German OS No. 23 54 550 discloses an integrated double omnidirectional antenna with a double coaxial feed. The two antennae which operate at different frequencies are constructed along a double coaxial line structure in two sections, one disposed above the other, on a single axis, in which the lower and upper section can be selectively designed either as a unipole for vertical polarization or as coaxial line radiator, provided with a slot and a short-circuiting pin for horizontal polarization. This known integration is, in itself, sufficient to combine two omnidirectional antennae for more or less different frequencies, in such a way that their omnidirectional characteristics are not disturbed as a result of their disposition on a common axis.
The invention has among its objects the production of a multiple omnidirectional antenna for electromagnetic waves of different frequencies, which in comparison to the known double omnidirectional antenna which has at least one slotted coaxial line radiator, exhibits a greater frequency band width and can also be designed for radiation with arbitrary linear polarization.
In accordance with the invention, this objective, with respect to a multiple omnidirectional antenna of the type referred to, is realized by an arrangement in which the omnidirectional antenna, which faces away from or is remote from the feed side of the structure, comprises an axial wave guide section or tube, the walls of which are connected to the outer conductor of the innermost coaxial feed line section, such walls are provided with one or more slots which run transversely to the desired polarization direction of such an antenna, and into the interior of which the inner conductor of the innermost coaxial feed line section extends to form the exciting component, and/or that at least one of the other omnidirectional antennae comprises a coaxial conductor section or tube, the walls of which are connected to the outer conductor of another coaxial feed line and provided with one or more slots running transversely to the desired polarization direction of such an antenna with the inner conductor of such coaxial line extending through the interior of such section.
If one of the antennae is designed for the emission of electromagnetic waves in horizontal polarization direction, it is expedient to provide a pin adjacent each respective slot involved, which pin projects radially into the interior of the section with the slots in this case running parallel to the axial direction.
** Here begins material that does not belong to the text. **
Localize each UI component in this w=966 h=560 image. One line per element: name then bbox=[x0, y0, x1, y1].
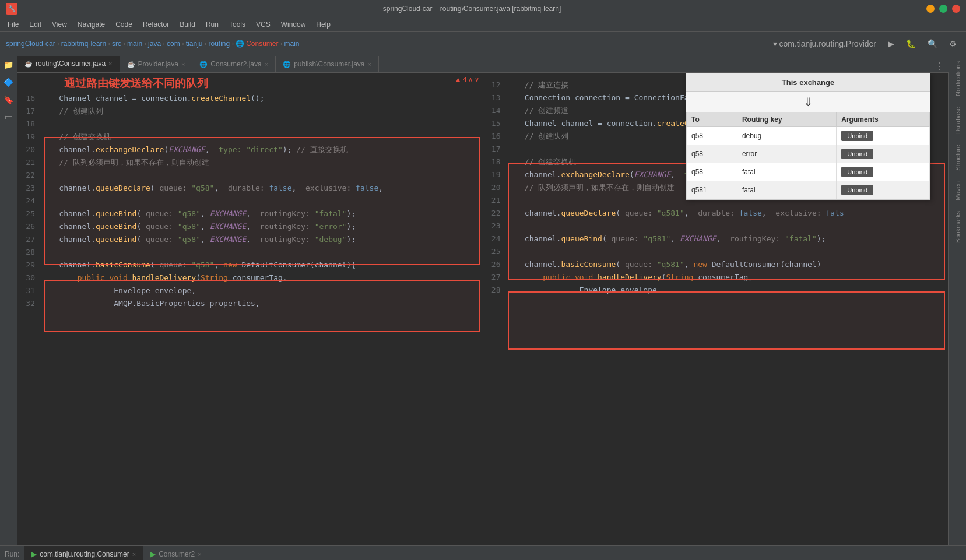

In the drawings wherein like reference characters indicate like or corresponding parts:
FIG. 1 is an oblique view of a transponder double omnidirectional antenna for the radiation of electromagnetic waves of a lower frequency band in vertical polarization direction, and of a higher frequency band in horizontal polarization direction;
FIG. 2 is an enlarged sectional view taken approximately on the line A--A of FIG. 1;
FIG. 3 is an oblique view of a transponder double omnidirectional antenna for the radiation of an electromagnetic waves of a lower frequency band in horizontal polarization direction, and of a higher frequency band in vertical polarization direction; and
FIG. 3a is a sectional view taken through the slots 12 of the member 13 in FIG. 3.
FIG. 4 is a sectional view of a triple omnidirectional antenna for radiation of electromagnetic waves of a lower frequency band in vertical polarization direction, radiation of a middle frequency band in horizontal polarization direction, and of a higher frequency band with 45° linear polarization.
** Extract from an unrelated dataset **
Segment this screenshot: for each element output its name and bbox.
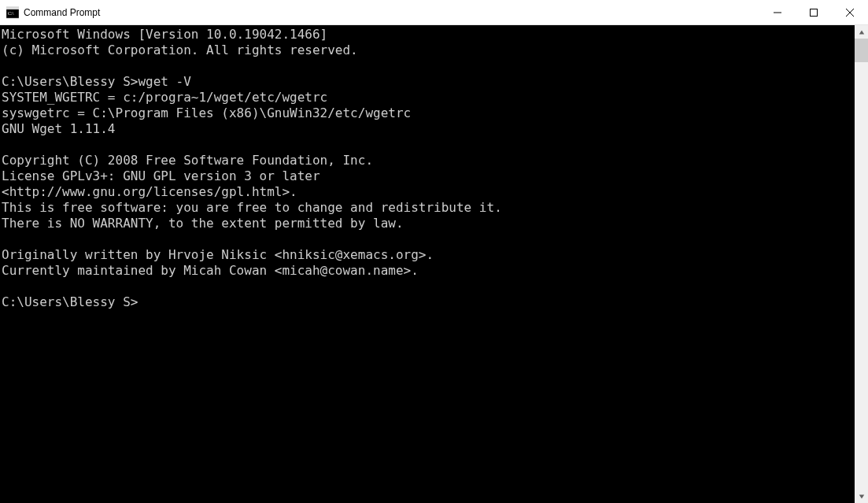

Referring to FIG. 1, the double antenna therein illustrated comprises two omnidirectional antennae sequentially arranged, one above the other along a double coaxial line forming the feed therefor, adapted for use in a transponder involving a coding operation which is to be carried out at two frequencies. The omnidirectional antenna for the lower frequency band, for example the L-band, is in this case formed by a unipole 1 which constitutes the lower antenna. Such unipole is fed by an outer supply coaxial line which comprises an outer conductor 2 and an inner conductor 3, with the latter merging into the unipole 1 over a conical shaped surface 4, while the outer conductor 2 is extended radially outward to form a generally circular base plate 5. The portion of the unipole 1 which extends from the base plate 5 amounts to approximately one quarter of the wave length of the electromagnetic waves of the lower frequency band. The unipole illustrated is designed to radiate in vertical polarization direction.
The electromagnetic waves exhibiting horizontal polarization with a higher frequency are formed by a wave-guide section 6 of circular cross section, in TM01 -excitation. The walls of the wave-guide section 6 are provided with a plurality of longitudinally extending slots 7 with the wave-guide section 6 being supplied by a small diameter coaxial line 8, the inner conductor of which extends into the section 6. Such coaxial line 8 extends through the inner conductor 3 of the large diameter coaxial line 2, i.e. the feed line of the unipole 1, and advantageously may be constructed as a "semi-rigid coaxial cable".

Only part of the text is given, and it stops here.